- [Given entries]
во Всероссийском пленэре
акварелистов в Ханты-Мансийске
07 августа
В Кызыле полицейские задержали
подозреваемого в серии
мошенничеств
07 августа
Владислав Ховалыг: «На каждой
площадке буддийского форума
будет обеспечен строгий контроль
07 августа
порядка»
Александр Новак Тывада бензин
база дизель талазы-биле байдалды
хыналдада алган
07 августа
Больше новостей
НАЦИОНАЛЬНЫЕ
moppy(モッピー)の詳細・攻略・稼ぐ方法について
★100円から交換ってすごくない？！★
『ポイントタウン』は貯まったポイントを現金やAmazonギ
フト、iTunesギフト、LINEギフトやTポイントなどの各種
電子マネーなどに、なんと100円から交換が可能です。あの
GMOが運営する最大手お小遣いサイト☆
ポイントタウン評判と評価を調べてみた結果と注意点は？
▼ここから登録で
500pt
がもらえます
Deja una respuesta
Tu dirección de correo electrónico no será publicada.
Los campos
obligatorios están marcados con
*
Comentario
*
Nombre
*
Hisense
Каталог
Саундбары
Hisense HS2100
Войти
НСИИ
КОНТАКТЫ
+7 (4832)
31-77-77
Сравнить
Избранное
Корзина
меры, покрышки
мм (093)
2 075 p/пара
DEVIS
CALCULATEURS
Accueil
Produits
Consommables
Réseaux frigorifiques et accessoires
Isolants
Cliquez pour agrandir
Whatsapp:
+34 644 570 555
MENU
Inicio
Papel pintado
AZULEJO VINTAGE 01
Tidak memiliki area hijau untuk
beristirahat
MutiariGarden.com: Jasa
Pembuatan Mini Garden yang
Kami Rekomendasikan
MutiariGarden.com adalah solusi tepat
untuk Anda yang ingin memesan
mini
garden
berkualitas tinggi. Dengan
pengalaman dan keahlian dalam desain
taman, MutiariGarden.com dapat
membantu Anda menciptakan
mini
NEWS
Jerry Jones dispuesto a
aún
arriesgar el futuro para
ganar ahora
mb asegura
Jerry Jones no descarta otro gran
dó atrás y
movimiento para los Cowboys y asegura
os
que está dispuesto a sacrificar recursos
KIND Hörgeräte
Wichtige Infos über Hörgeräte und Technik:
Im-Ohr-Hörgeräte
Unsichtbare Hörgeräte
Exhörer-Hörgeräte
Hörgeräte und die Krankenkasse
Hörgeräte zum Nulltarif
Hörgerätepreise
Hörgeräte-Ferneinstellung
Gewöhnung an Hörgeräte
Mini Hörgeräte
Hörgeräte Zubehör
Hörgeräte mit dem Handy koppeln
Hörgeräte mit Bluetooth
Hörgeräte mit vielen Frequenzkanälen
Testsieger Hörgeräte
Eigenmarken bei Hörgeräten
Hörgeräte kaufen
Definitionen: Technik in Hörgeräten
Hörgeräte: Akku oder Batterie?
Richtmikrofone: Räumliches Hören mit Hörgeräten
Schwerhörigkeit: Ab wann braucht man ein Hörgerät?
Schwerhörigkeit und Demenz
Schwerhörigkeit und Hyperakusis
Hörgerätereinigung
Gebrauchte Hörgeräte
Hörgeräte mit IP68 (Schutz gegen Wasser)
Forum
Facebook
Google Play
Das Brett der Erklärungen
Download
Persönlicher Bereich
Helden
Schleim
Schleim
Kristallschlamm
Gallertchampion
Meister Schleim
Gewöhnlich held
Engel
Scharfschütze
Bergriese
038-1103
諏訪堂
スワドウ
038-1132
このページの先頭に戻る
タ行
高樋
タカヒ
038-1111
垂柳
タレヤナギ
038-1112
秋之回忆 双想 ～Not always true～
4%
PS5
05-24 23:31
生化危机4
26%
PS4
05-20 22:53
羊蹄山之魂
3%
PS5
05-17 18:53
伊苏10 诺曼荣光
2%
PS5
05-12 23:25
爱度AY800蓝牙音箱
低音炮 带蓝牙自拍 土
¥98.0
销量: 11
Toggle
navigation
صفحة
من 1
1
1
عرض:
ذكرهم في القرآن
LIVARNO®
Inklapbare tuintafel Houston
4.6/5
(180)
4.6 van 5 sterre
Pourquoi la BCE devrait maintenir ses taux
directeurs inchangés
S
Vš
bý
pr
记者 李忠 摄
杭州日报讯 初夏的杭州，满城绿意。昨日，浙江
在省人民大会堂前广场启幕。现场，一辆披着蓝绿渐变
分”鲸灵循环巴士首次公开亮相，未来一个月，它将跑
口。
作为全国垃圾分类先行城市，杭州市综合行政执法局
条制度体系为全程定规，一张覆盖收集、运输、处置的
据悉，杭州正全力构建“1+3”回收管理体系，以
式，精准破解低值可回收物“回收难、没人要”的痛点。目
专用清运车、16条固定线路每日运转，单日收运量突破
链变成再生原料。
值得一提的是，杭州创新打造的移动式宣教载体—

- [Directions for this task] Match on "Anda" and report each line of the data above that has it.

- [Output below]
untuk Anda yang ingin memesan
membantu Anda menciptakan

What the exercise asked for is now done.